Answer
Using Hamilton's method, each state is apportioned the following number of seats.
State A is apportioned 17 seats.
State B is apportioned 33 seats.
State C is apportioned 67 seats.
State D is apportioned 83 seats.
Work Step by Step
Hamilton's method is an apportionment method that involves rounding each standard quota down to the nearest whole number.
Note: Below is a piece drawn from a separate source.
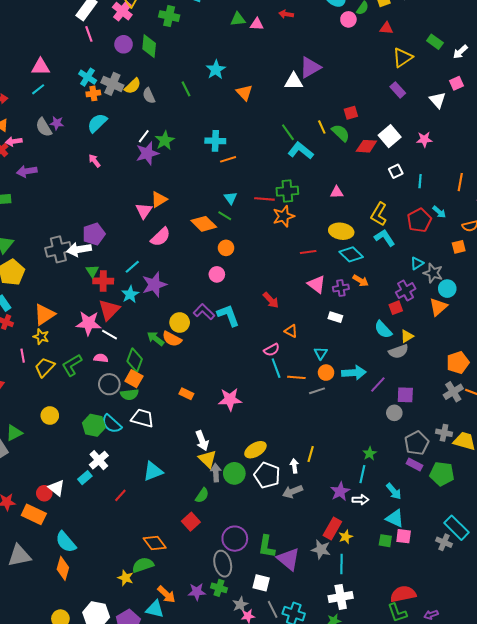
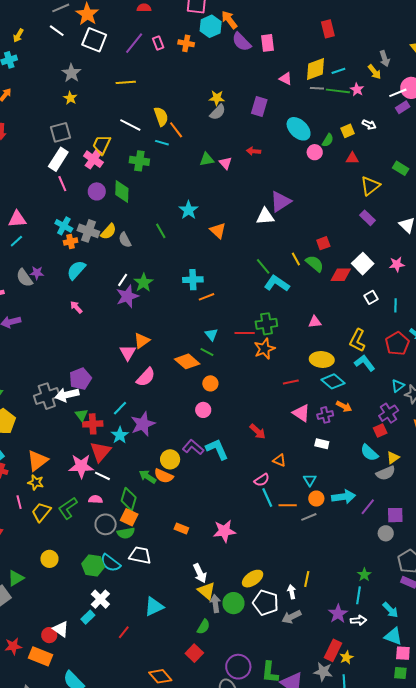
pink triangle: (257, 24) -> (226, 163), turned 48
green square: (385, 541) -> (400, 673), moved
Surplus seats are given, one at a time, to the states with the largest fractional parts in their standard quotas until there are no more surplus seats.
State A's standard quota is 17.25
State A's lower quota is 17
State A's upper quota is 18
State B's standard quota is 33.25
State B's lower quota is 33
State B's upper quota is 34
State C's standard quota is 66.75
State C's lower quota is 66
State C's upper quota is 67
State D's standard quota is 82.75
State D's lower quota is 82
State D's upper quota is 83
Initially, each state is apportioned its lower quota.
State A is apportioned 17 seats.
State B is apportioned 33 seats.
State C is apportioned 66 seats.
State D is apportioned 82 seats.
We can find the total number of seats which have been apportioned.
total = 17 + 33 + 66 + 82 = 198 seats
Since there is a total of 200 congressional seats, there are two surplus seats. One surplus seat is given to state C and the other surplus seat is given to state D because they have the largest fractional part (0.75) in the standard quota.
Using Hamilton's method, each state is apportioned the following number of seats.
State A is apportioned 17 seats.
State B is apportioned 33 seats.
State C is apportioned 66 + 1 = 67 seats.
State D is apportioned 82 + 1 = 83 seats.